**REQUIRED WORK**
All the entries that follow must be written out again exactly.
** INFORMATION SUPPLIED follows **
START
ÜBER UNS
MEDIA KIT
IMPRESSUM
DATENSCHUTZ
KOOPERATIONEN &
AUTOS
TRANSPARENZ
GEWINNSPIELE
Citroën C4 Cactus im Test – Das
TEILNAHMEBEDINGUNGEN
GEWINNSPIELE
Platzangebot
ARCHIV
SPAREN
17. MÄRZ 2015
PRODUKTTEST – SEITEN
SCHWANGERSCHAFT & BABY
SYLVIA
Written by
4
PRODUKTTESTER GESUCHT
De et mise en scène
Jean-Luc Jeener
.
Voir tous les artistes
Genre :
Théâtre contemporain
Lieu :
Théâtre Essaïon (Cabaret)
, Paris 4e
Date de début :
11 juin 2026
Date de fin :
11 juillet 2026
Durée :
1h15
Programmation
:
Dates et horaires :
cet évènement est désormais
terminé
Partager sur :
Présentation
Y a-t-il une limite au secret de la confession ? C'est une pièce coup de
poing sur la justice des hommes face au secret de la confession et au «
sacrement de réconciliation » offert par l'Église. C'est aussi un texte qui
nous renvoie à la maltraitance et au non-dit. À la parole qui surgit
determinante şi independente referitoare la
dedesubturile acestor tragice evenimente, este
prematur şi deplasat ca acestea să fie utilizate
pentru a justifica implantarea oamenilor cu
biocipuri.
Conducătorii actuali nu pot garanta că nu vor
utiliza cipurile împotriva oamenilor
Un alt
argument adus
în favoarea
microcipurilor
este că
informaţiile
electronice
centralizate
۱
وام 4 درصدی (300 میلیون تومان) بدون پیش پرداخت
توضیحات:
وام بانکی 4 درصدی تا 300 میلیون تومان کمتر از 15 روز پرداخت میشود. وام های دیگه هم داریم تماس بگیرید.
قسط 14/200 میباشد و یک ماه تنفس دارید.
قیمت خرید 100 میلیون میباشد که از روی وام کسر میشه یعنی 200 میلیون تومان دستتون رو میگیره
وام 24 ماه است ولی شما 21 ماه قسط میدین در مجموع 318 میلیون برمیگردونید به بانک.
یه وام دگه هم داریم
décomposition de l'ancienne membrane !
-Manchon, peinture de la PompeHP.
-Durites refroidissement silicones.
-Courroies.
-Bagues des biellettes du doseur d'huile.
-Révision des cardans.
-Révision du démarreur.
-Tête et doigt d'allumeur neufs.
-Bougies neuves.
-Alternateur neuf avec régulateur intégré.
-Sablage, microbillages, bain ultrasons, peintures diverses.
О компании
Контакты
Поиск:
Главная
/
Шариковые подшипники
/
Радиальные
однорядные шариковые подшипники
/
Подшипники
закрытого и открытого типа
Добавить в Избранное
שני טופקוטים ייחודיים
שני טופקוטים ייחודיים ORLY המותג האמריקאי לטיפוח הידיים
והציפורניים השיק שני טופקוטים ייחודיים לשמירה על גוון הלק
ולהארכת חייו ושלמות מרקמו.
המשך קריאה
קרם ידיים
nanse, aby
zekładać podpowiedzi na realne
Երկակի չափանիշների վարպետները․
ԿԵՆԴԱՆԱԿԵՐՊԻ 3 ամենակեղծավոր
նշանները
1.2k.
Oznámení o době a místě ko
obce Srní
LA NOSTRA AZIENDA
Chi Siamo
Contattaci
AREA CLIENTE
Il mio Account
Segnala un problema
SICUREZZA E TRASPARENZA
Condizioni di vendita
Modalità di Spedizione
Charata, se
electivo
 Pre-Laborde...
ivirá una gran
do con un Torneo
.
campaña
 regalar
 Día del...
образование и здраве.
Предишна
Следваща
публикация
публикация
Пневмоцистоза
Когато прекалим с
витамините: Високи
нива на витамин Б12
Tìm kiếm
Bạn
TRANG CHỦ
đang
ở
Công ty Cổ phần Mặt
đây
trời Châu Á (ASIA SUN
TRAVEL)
** End of INFORMATION SUPPLIED **
**RESPONSE TO THIS EXERCISE**
START
ÜBER UNS
MEDIA KIT
IMPRESSUM
DATENSCHUTZ
KOOPERATIONEN &
AUTOS
TRANSPARENZ
GEWINNSPIELE
Citroën C4 Cactus im Test – Das
TEILNAHMEBEDINGUNGEN
GEWINNSPIELE
Platzangebot
ARCHIV
SPAREN
17. MÄRZ 2015
PRODUKTTEST – SEITEN
SCHWANGERSCHAFT & BABY
SYLVIA
Written by
4
PRODUKTTESTER GESUCHT
De et mise en scène
Jean-Luc Jeener
.
Voir tous les artistes
Genre :
Théâtre contemporain
Lieu :
Théâtre Essaïon (Cabaret)
, Paris 4e
Date de début :
11 juin 2026
Date de fin :
11 juillet 2026
Durée :
1h15
Programmation
:
Dates et horaires :
cet évènement est désormais
terminé
Partager sur :
Présentation
Y a-t-il une limite au secret de la confession ? C'est une pièce coup de
poing sur la justice des hommes face au secret de la confession et au «
sacrement de réconciliation » offert par l'Église. C'est aussi un texte qui
nous renvoie à la maltraitance et au non-dit. À la parole qui surgit
determinante şi independente referitoare la
dedesubturile acestor tragice evenimente, este
prematur şi deplasat ca acestea să fie utilizate
pentru a justifica implantarea oamenilor cu
biocipuri.
Conducătorii actuali nu pot garanta că nu vor
utiliza cipurile împotriva oamenilor
Un alt
argument adus
în favoarea
microcipurilor
este că
informaţiile
electronice
centralizate
۱
وام 4 درصدی (300 میلیون تومان) بدون پیش پرداخت
توضیحات:
وام بانکی 4 درصدی تا 300 میلیون تومان کمتر از 15 روز پرداخت میشود. وام های دیگه هم داریم تماس بگیرید.
قسط 14/200 میباشد و یک ماه تنفس دارید.
قیمت خرید 100 میلیون میباشد که از روی وام کسر میشه یعنی 200 میلیون تومان دستتون رو میگیره
وام 24 ماه است ولی شما 21 ماه قسط میدین در مجموع 318 میلیون برمیگردونید به بانک.
یه وام دگه هم داریم
décomposition de l'ancienne membrane !
-Manchon, peinture de la PompeHP.
-Durites refroidissement silicones.
-Courroies.
-Bagues des biellettes du doseur d'huile.
-Révision des cardans.
-Révision du démarreur.
-Tête et doigt d'allumeur neufs.
-Bougies neuves.
-Alternateur neuf avec régulateur intégré.
-Sablage, microbillages, bain ultrasons, peintures diverses.
О компании
Контакты
Поиск:
Главная
/
Шариковые подшипники
/
Радиальные
однорядные шариковые подшипники
/
Подшипники
закрытого и открытого типа
Добавить в Избранное
שני טופקוטים ייחודיים
שני טופקוטים ייחודיים ORLY המותג האמריקאי לטיפוח הידיים
והציפורניים השיק שני טופקוטים ייחודיים לשמירה על גוון הלק
ולהארכת חייו ושלמות מרקמו.
המשך קריאה
קרם ידיים
nanse, aby
zekładać podpowiedzi na realne
Երկակի չափանիշների վարպետները․
ԿԵՆԴԱՆԱԿԵՐՊԻ 3 ամենակեղծավոր
նշանները
1.2k.
Oznámení o době a místě ko
obce Srní
LA NOSTRA AZIENDA
Chi Siamo
Contattaci
AREA CLIENTE
Il mio Account
Segnala un problema
SICUREZZA E TRASPARENZA
Condizioni di vendita
Modalità di Spedizione
Charata, se
electivo
 Pre-Laborde...
ivirá una gran
do con un Torneo
.
campaña
 regalar
 Día del...
образование и здраве.
Предишна
Следваща
публикация
публикация
Пневмоцистоза
Когато прекалим с
витамините: Високи
нива на витамин Б12
Tìm kiếm
Bạn
TRANG CHỦ
đang
ở
Công ty Cổ phần Mặt
đây
trời Châu Á (ASIA SUN
TRAVEL)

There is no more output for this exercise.